Estas consideraciones resultan aún más sorprendentes si nos referimos a la “justicia”. Hacer justicia no quiere decir “resolver” un problema, sino permitir que ese grito llegue a los oídos de quien pueda escucharlo. Al juez de la parábola del Evangelio Jesús lo define como injusto porque selecciona lo que quiere escuchar, porque no escucha y solo toma en consideración el grito de la viuda “por agotamiento”. Dios es justo no porque nos resuelva los problemas son porque en su corazón siempre hay espacio para nuestro grito, acoge nuestro llano y permite que nuestras heridas emerjan y sean curadas.

Durante demasiado tiempo hemos creído en una divinidad que es grande porque hace lo que quiere y se venga de los errores humanos. Los que tengan familiaridad con la cultura griega entenderán muy bien que, si realmente Dios fuera esto, nos podríamos quedar con las consideraciones de Hesíodo sin incomodar a la tradición israelí. El cristianismo ha traído al mundo la posibilidad de “estar” dentro del mundo con la certeza de que “nadie ve mi dolor y tú lo ves, oh Dios”, con la certeza de que el dolor humano y la injusticia puedan encontrar espacio y acogida en el corazón de Dios.

Este estar y este “poder estar” que es donado al hombre por la misericordia de Dios dentro de todas las circunstancias es el presupuesto de todo cambio posible. Hombres como Darío Fo o Bob Dylan han intuido que la del poder era una falsa promesa, que el poder entendido como omnipotencia lleva siempre consigo soledad y mezquindad, y han ironizado o han cantado dramáticamente esta desproporción del corazón humano ante un poder sordo y codicioso respecto a las heridas y la pobreza de los hombres. Cada uno lo ha hecho de un modo distinto, a veces más ideológico o más “onírico”, pero ambos han percibido este envilecimiento de lo humano que el poder ha perpetrado, y lo han denunciado.

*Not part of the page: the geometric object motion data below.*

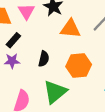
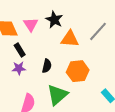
black rectangle: (13, 40) -> (20, 50), turned -72

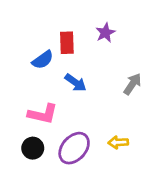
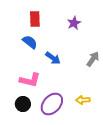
red rectangle: (67, 43) -> (35, 19), moved
blue semicircle: (43, 60) -> (30, 42), turned -105

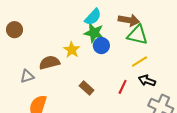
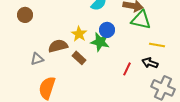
green star: (94, 33) -> (100, 42), moved
yellow line: (140, 61) -> (157, 45), moved, turned 42
brown rectangle: (87, 88) -> (79, 58), moved

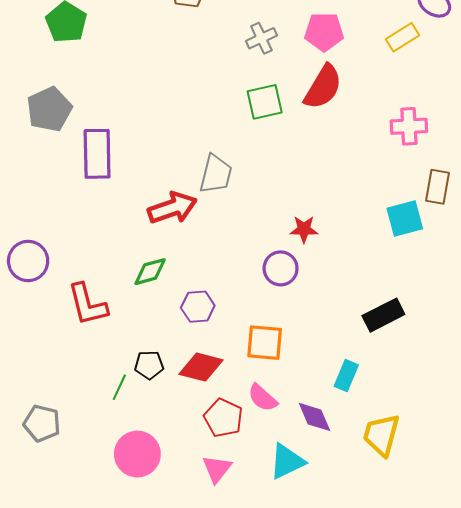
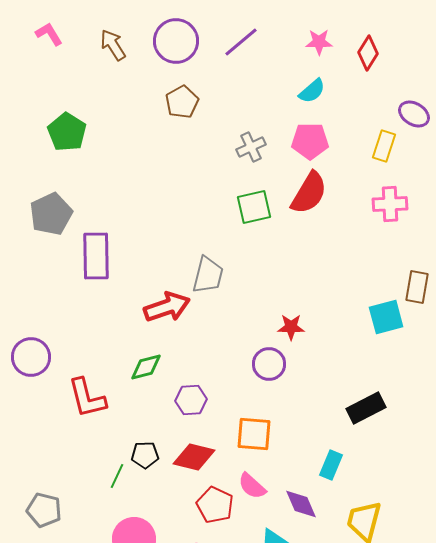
yellow rectangle: (403, 37) -> (384, 146), turned -40
pink cross: (409, 126) -> (390, 204), moved

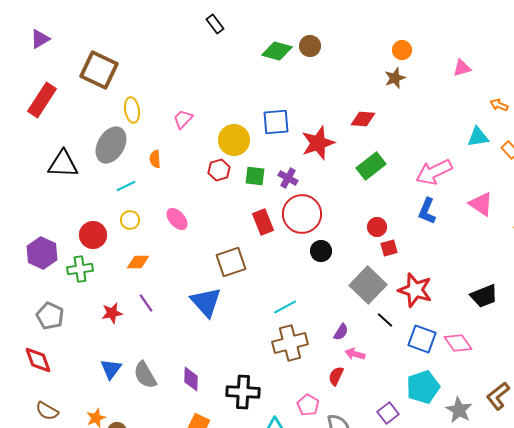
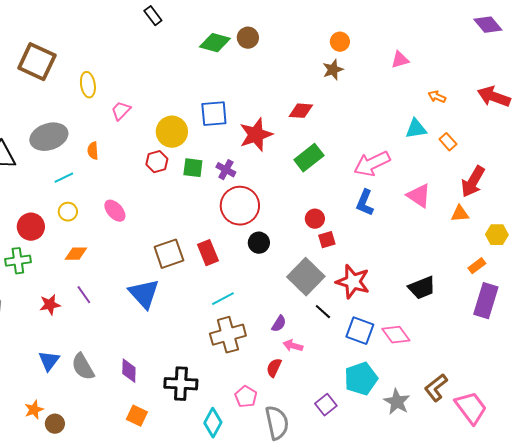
yellow ellipse: (132, 110) -> (88, 85), moved
gray ellipse: (111, 145) -> (49, 137), turned 42
red rectangle: (263, 222) -> (208, 253), moved

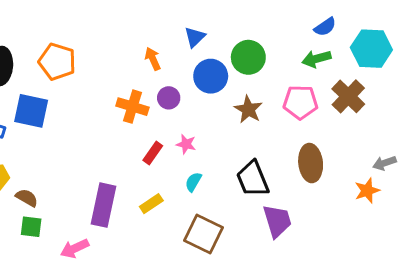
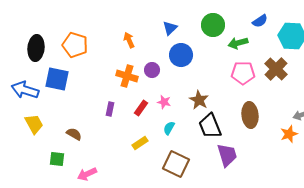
green circle: (248, 57) -> (213, 25), moved
orange arrow: (153, 59) -> (129, 40), moved
green arrow: (316, 59) -> (238, 43), moved
brown star: (248, 109) -> (199, 100), moved
brown semicircle: (27, 198) -> (74, 134), moved
purple rectangle: (104, 205) -> (110, 109), moved, size x0.5

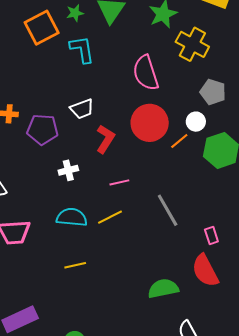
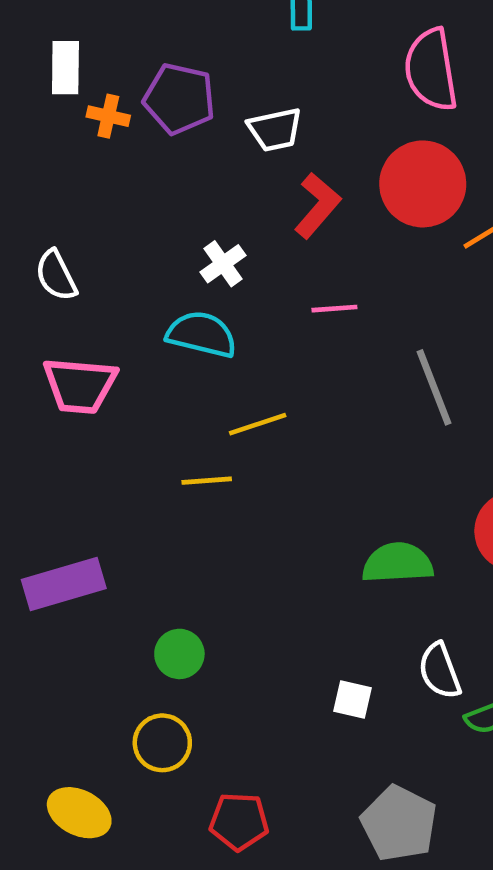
purple pentagon: (42, 129) -> (179, 99), moved
white cross: (68, 170) -> (223, 264), turned -30
cyan semicircle: (72, 217) -> (202, 334), moved
yellow line: (110, 217) -> (258, 424), moved

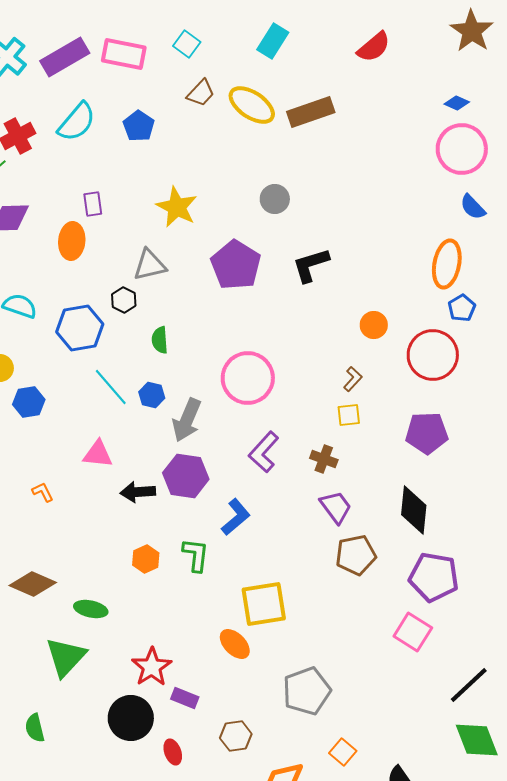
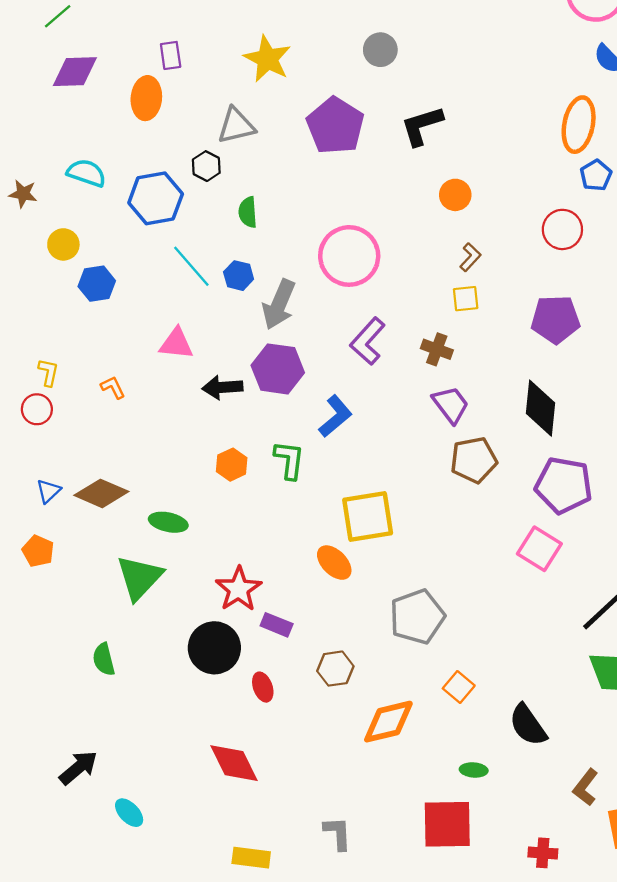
orange circle: (374, 325) -> (455, 195), moved
red circle: (433, 355) -> (562, 229), size x0.7

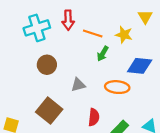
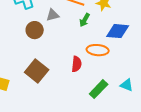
gray triangle: (78, 85) -> (53, 15), moved
red semicircle: (94, 117) -> (77, 64), moved

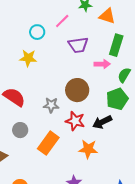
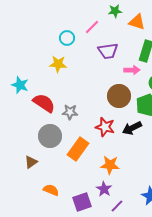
brown circle: (77, 90) -> (119, 96), moved
gray star: (51, 105) -> (70, 112), moved
gray circle: (20, 130) -> (50, 136), size x1.5
orange star: (88, 149) -> (110, 165), moved

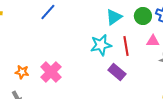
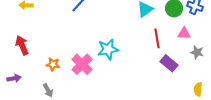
cyan star: (101, 45) -> (108, 49), moved
purple rectangle: (117, 72) -> (169, 63), moved

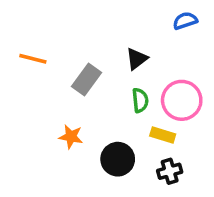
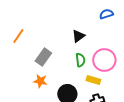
orange line: (33, 59) -> (18, 36), turned -70
gray rectangle: (87, 80) -> (43, 57), moved

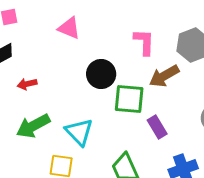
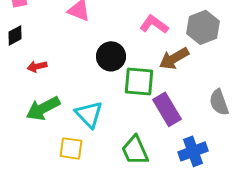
pink L-shape: (144, 42) -> (154, 24), turned -56
purple rectangle: (157, 127) -> (167, 109), size x1.4

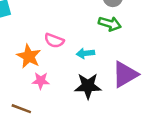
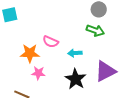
orange star: (29, 56) -> (30, 53), turned -30
black star: (88, 86) -> (76, 79), turned 30

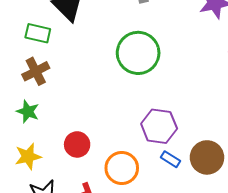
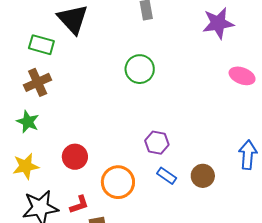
green circle: (138, 53) -> (140, 69), size x0.7
purple hexagon: (159, 126) -> (157, 143), size x0.7
brown circle: (207, 157) -> (203, 176), size x0.7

Cierto que para ambos la justicia era la vía de salida, ambos buscaban la justicia pero –a lo largo de su carrera– han tenido que admitir muchas veces que la justicia que buscaban, es decir la solución a todos los problemas, no era más que una utopía. Por eso, la pregunta realmente revolucionaria sigue siendo hoy aquella que planteó Jesús: “Cuando vuelva el Hijo del hombre, ¿encontrará aún fe en la tierra?”. Cuando Dios manifieste su presencia, ¿quedarán ojos capaces de reconocerla? ¿Sabrán los hombres, dentro de un tumor, de un campo de concentración, de una masacre o una calamidad, reconocer la presencia desarmada de Dios que –dentro de todo– sigue estando y acogiendo nuestro corazón?

No es poca pregunta. Educar este reconocimiento amoroso de una presencia que está es el verdadero desafío educativo de nuestro tiempo, es el Premio Nobel en el que todos somos candidatos. Con nuestros cantos y con nuestros tormentos.